In [1]:
import numpy as np
import keras
from skimage.measure import block_reduce 
from keras.models import load_model,Model,Sequential
from keras.layers import Dense,Dropout,Flatten,Activation
from keras import regularizers
from keras.constraints import maxnorm
from keras.optimizers import SGD
from keras.initializers import glorot_uniform
from keras.layers.convolutional import Conv2D
from keras.layers.convolutional import MaxPooling2D
from keras.layers.normalization import BatchNormalization
from keras.preprocessing.image import ImageDataGenerator
from keras.utils import np_utils
from keras import backend as K
if K.backend()=='tensorflow':
    K.set_image_dim_ordering("tf")
    
from keras.applications.resnet50 import ResNet50
from keras.preprocessing import image
from keras.applications.resnet50 import preprocess_input, decode_predictions
from keras.models import Model
from keras.layers import Dense, GlobalAveragePooling2D

Using TensorFlow backend.


In [2]:
# data generator for training set
train_datagen = ImageDataGenerator(preprocessing_function=preprocess_input) 

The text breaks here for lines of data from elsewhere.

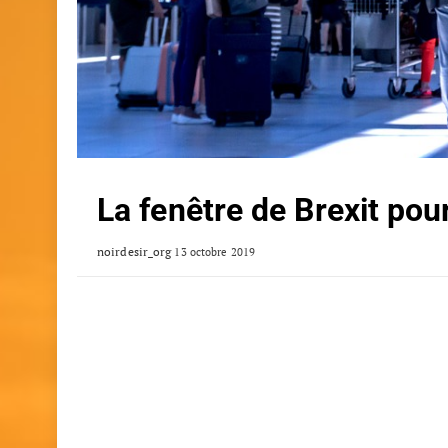
La fenêtre de Brexit pou
noirdesir_org
13 octobre 2019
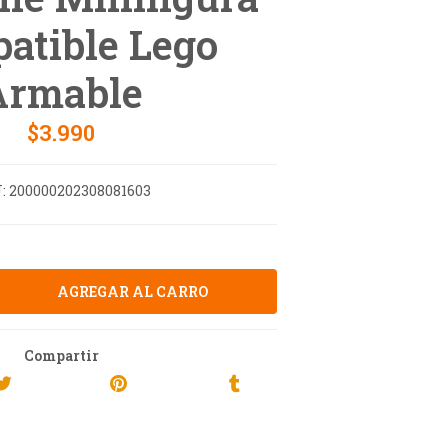
atible Lego
Armable
$3.990
:
200000202308081603
Compartir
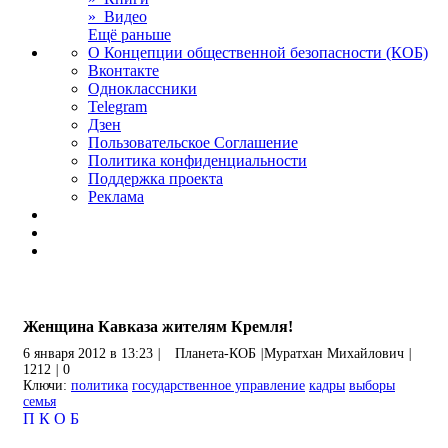
» Видео
Ещё раньше
О Концепции общественной безопасности (КОБ)
Вконтакте
Одноклассники
Telegram
Дзен
Пользовательское Соглашение
Политика конфиденциальности
Поддержка проекта
Реклама
Женщина Кавказа жителям Кремля!
6 января 2012 в 13:23
|
Планета-КОБ
|
Муратхан Михайлович
|
1212
|
0
Ключи:
политика
государственное управление
кадры
выборы
семья
П
К
О
Б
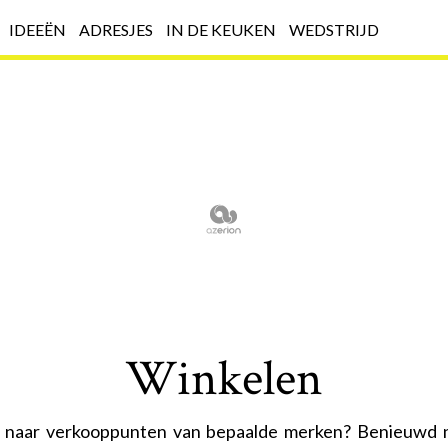
IDEEËN
ADRESJES
IN DE KEUKEN
WEDSTRIJD
Winkelen
 naar verkooppunten van bepaalde merken? Benieuwd n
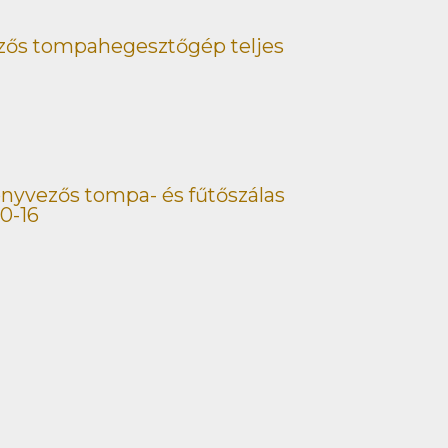
ős tompahegesztőgép teljes
yvezős tompa- és fűtőszálas
0-16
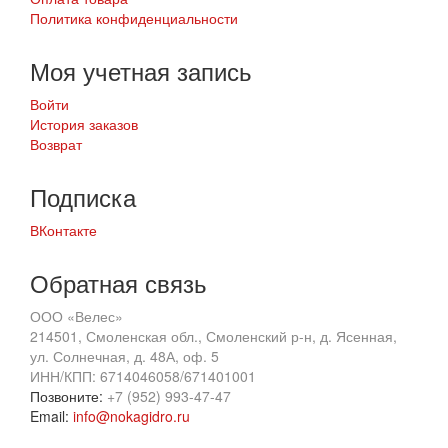
Политика конфиденциальности
Моя учетная запись
Войти
История заказов
Возврат
Подписка
ВКонтакте
Обратная связь
ООО «Велес»
214501, Смоленская обл., Смоленский р-н, д. Ясенная,
ул. Солнечная, д. 48А, оф. 5
ИНН/КПП: 6714046058/671401001
Позвоните:
+7 (952) 993-47-47
Email:
info@nokagidro.ru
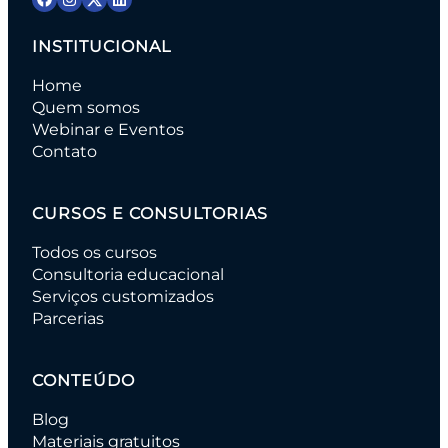
INSTITUCIONAL
Home
Quem somos
Webinar e Eventos
Contato
CURSOS E CONSULTORIAS
Todos os cursos
Consultoria educacional
Serviços customizados
Parcerias
CONTEÚDO
Blog
Materiais gratuitos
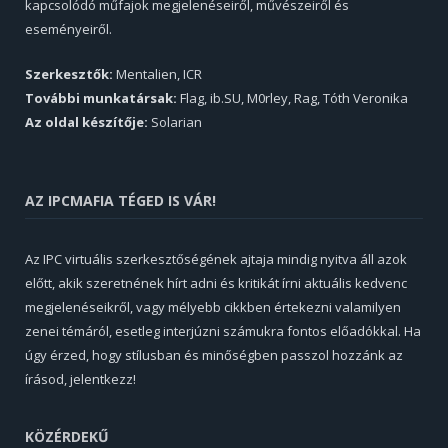
kapcsolódó műfajok megjelenéseiről, művészeiről és
eseményeiről.
Szerkesztők:
Mentalien, ICR
További munkatársak:
Flag, ib.SU, M0rley, Rag, Tóth Veronika
Az oldal készítője:
Solarian
AZ IPCMAFIA TÉGED IS VÁR!
Az IPC virtuális szerkesztőségének ajtaja mindig nyitva áll azok
előtt, akik szeretnének hírt adni és kritikát írni aktuális kedvenc
megjelenéseikről, vagy mélyebb cikkben értekezni valamilyen
zenei témáról, esetleg interjúzni számukra fontos előadókkal. Ha
úgy érzed, hogy stílusban és minőségben passzol hozzánk az
írásod, jelentkezz!
KÖZÉRDEKŰ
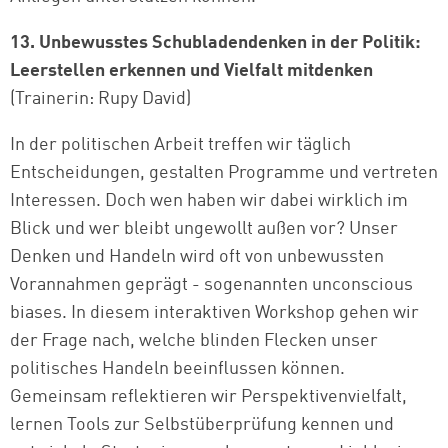
13. Unbewusstes Schubladendenken in der Politik:
Leerstellen erkennen und Vielfalt mitdenken
(Trainerin: Rupy David)
In der politischen Arbeit treffen wir täglich
Entscheidungen, gestalten Programme und vertreten
Interessen. Doch wen haben wir dabei wirklich im
Blick und wer bleibt ungewollt außen vor? Unser
Denken und Handeln wird oft von unbewussten
Vorannahmen geprägt - sogenannten unconscious
biases. In diesem interaktiven Workshop gehen wir
der Frage nach, welche blinden Flecken unser
politisches Handeln beeinflussen können.
Gemeinsam reflektieren wir Perspektivenvielfalt,
lernen Tools zur Selbstüberprüfung kennen und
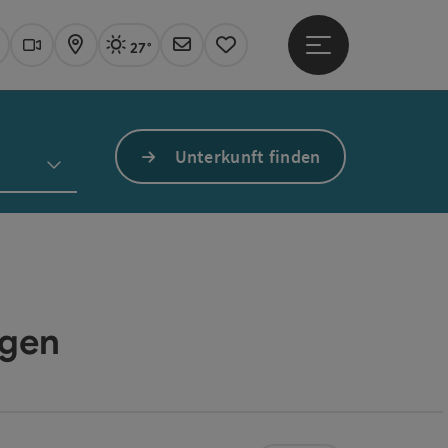
27°
Hauptmenü öffne
Aktuelles Wetter
Linz, sonnig
uchen
Webcams
Karte
Newsletter
Merkzettel
Unterkunft finden
ngen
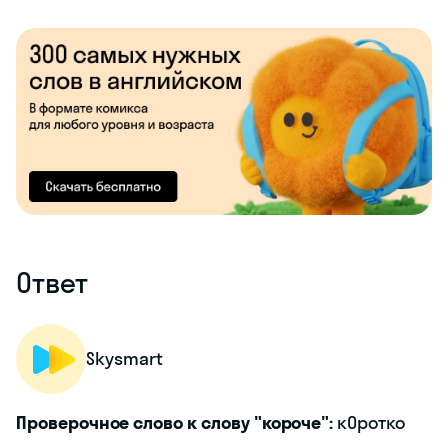
Ответ
Skysmart
Проверочное слово к слову "короче":
кОротко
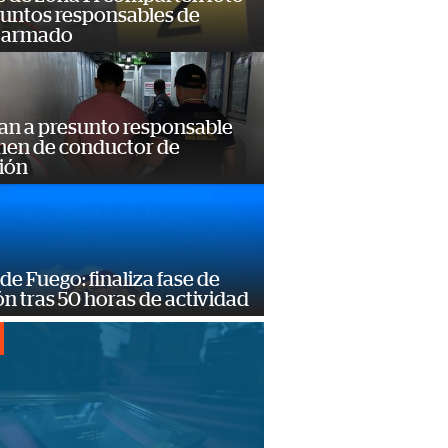
suntos responsables de
 armado
an a presunto responsable
imen de conductor de
ión
de Fuego: finaliza fase de
n tras 50 horas de actividad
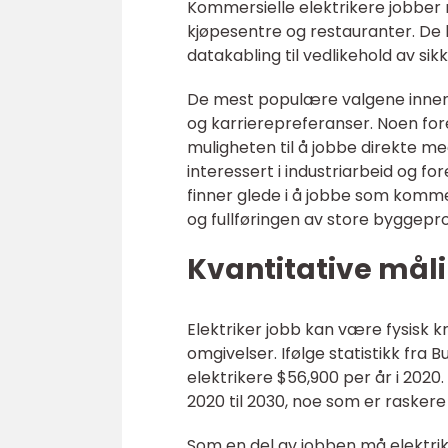
Kommersielle elektrikere jobber 
kjøpesentre og restauranter. De k
datakabling til vedlikehold av s
De mest populære valgene innenfo
og karrierepreferanser. Noen for
muligheten til å jobbe direkte med
interessert i industriarbeid og fo
finner glede i å jobbe som kommer
og fullføringen av store byggepro
Kvantitative måli
Elektriker jobb kan være fysisk 
omgivelser. Ifølge statistikk fra 
elektrikere $56,900 per år i 2020
2020 til 2030, noe som er raskere
Som en del av jobben må elektrike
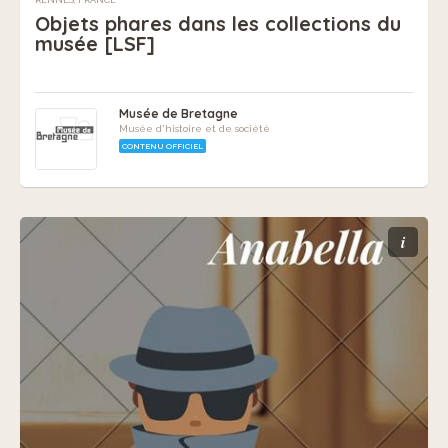
Objets phares dans les collections du
musée [LSF]
Musée de Bretagne
Musée d'histoire et de société
CONTENU OFFICIEL
i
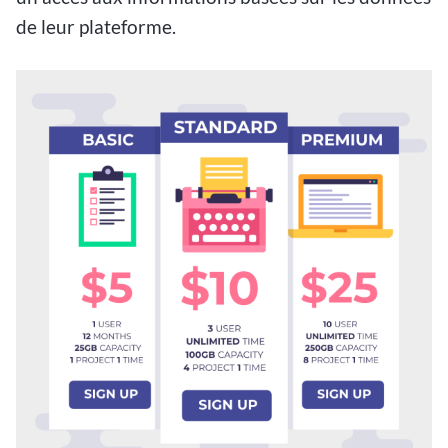
de leur plateforme.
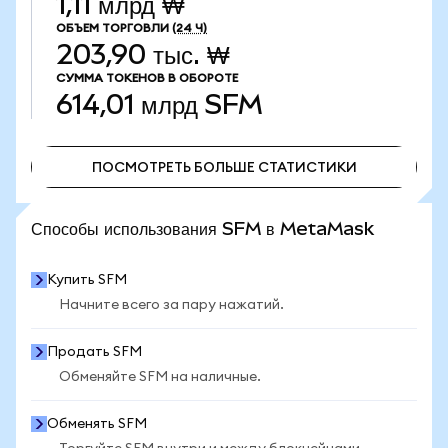
1,11 млрд ₩
ОБЪЕМ ТОРГОВЛИ
(24 Ч)
203,90 тыс. ₩
СУММА ТОКЕНОВ В ОБОРОТЕ
614,01 млрд
SFM
ПОСМОТРЕТЬ БОЛЬШЕ СТАТИСТИКИ
ПОСМОТРЕТЬ БОЛЬШЕ СТАТИСТИКИ
Способы использования SFM в MetaMask
Купить SFM
Начните всего за пару нажатий.
Продать SFM
Обменяйте SFM на наличные.
Обменять SFM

# data generator for test set
test_datagen = ImageDataGenerator(preprocessing_function=preprocess_input)

In [None]:
train_generator = train_datagen.flow_from_directory(
    '/pylon5/ms3uujp/dx10384/caltech101/101_ObjectCategories',
    target_size = (224, 224),
    color_mode = 'rgb',
    batch_size = 32)

test_generator = test_datagen.flow_from_directory(
    '/pylon5/ms3uujp/dx10384/caltech101/test',
    target_size = (224, 224),
    color_mode = 'rgb',
    batch_size = 32)

In [3]:
base = ResNet50(weights='imagenet', include_top=False, input_shape = (224,224,3))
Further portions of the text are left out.